I'm really curious, if this other effort, implementing the uncompressed 
MP4 payload counterpart, will come to a different conclusion in this 
regard and get rid of any codec-like file format specific intermediate 
layer by just extending the [de]muxer?

But for DNxUncompressed I really think, the current implementation 
structure makes sense -- although it just supports the most elementary 
core features until now and not all those other rarely used 
capabilities, which would require even more substantial adaptation efforts.

>> +static int float2planes(AVCodecContext *avctx, AVFrame *frame, const AVPacket *pkt)
>> +{
>> +    int lw;
>> +    const size_t sof = 4;
>> +
>> +    lw = frame->width;
>> +
>> +    for(int y = 0; y < frame->height; y++){
>> +        for(int x = 0; x < frame->width; x++){
>> +            memcpy(&frame->data[2][sof*(lw*y + x)], &pkt->data[sof* 3*(lw*y + x)], sof);
>> +            memcpy(&frame->data[0][sof*(lw*y + x)], &pkt->data[sof*(3*(lw*y + x) + 1)], sof);
>> +            memcpy(&frame->data[1][sof*(lw*y + x)], &pkt->data[sof*(3*(lw*y + x) + 2)], sof);
>> +        }
>> +    }
> 
> Same here, deinterleaving packed to planar is a job for swscale.

Some of these rather inefficient interleave<->planar conversions where 
just necessary in practice, because swscale wasn't able to figure out a 
working pipeline construction otherwise, although in theory the affected 
pixel format closer to the data input should be supported and work as 
well!:(

At the end I just looked for something that simply works in real world, too!

>> +    return pkt->size;
>> +}
>> +
>> +static int half_add_alpha(AVCodecContext *avctx, AVFrame *frame, const AVPacket *pkt)
>> +{
>> +    /* ffmpeg doesn't provide any Float16 RGB pixel format without alpha channel
>> +     * right now.
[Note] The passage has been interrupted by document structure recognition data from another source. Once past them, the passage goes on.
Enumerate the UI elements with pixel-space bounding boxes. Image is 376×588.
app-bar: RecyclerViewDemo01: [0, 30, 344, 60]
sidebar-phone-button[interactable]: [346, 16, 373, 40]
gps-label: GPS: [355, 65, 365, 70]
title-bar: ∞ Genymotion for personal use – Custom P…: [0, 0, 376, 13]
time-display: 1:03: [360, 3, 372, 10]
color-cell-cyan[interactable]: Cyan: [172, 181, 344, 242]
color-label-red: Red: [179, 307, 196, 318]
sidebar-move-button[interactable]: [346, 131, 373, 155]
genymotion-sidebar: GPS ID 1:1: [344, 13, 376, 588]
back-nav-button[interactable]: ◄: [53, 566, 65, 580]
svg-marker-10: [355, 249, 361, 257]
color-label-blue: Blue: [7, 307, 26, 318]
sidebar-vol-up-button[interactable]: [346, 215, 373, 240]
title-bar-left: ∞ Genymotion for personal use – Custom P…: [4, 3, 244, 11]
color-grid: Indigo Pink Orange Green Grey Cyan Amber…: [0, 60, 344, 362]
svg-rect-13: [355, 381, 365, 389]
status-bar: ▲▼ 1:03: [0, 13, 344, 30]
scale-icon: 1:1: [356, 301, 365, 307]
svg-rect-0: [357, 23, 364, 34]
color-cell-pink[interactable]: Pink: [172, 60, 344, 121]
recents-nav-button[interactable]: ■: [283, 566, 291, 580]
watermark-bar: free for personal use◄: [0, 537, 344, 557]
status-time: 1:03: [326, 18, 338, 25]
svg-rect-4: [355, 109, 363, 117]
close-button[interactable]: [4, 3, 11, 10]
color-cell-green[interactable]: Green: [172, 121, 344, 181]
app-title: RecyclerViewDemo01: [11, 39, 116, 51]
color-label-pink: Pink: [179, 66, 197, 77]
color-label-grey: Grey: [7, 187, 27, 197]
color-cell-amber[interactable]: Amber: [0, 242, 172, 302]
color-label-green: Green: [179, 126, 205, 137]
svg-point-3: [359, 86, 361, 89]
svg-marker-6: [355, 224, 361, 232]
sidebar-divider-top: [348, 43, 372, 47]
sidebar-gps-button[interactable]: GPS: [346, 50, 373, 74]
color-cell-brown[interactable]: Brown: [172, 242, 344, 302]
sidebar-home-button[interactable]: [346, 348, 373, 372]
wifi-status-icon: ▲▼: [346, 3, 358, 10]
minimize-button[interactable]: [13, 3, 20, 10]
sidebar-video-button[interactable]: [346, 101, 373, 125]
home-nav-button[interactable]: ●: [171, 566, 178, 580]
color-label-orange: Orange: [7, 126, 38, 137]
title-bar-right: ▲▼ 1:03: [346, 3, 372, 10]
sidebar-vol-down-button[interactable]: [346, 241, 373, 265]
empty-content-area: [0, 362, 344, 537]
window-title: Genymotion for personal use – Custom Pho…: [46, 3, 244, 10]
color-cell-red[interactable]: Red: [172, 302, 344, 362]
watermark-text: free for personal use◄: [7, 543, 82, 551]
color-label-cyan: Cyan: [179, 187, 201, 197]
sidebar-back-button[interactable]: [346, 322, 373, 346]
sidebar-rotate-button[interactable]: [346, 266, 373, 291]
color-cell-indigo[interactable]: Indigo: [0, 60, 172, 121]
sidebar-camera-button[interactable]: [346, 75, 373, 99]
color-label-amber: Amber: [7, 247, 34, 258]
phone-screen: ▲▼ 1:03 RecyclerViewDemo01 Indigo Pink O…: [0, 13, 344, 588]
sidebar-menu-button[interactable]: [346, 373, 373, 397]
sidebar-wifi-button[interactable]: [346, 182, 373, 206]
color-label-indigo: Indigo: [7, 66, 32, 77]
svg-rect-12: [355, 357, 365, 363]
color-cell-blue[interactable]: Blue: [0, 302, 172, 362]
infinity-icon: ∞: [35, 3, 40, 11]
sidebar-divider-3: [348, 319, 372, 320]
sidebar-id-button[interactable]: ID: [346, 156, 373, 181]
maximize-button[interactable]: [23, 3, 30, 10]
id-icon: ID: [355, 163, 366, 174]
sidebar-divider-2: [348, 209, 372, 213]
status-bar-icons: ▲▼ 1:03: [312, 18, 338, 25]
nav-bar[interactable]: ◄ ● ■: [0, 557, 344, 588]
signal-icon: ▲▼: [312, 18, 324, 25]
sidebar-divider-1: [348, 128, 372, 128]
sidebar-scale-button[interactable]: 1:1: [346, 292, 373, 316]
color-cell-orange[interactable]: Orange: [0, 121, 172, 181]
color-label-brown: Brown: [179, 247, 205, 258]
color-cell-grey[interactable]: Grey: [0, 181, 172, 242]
As workaround we simply add an opaque alpha layer. */
> 
> So why not add the format then?

No! -- I definitely don't want to add another ad-hoc provisional 
solution to swscale! :(

That's something, which someone with more experience and familiarity 
with all the surrounding code base has to create and maintain.

I don't think, we need an endless amount of different pixel formats.
A useful subset, that really works and provides efficient exchange with 
hardware acceleration solutions are enough. More exotic redundant 
variants should be better translated immediately on import/export (e.g. 
in codecs ;)).

But at least this minimal subset, which is required to represent any 
common data resolutions (including floating point formats) without lossy 
conversion, should be available out of the box.

Martin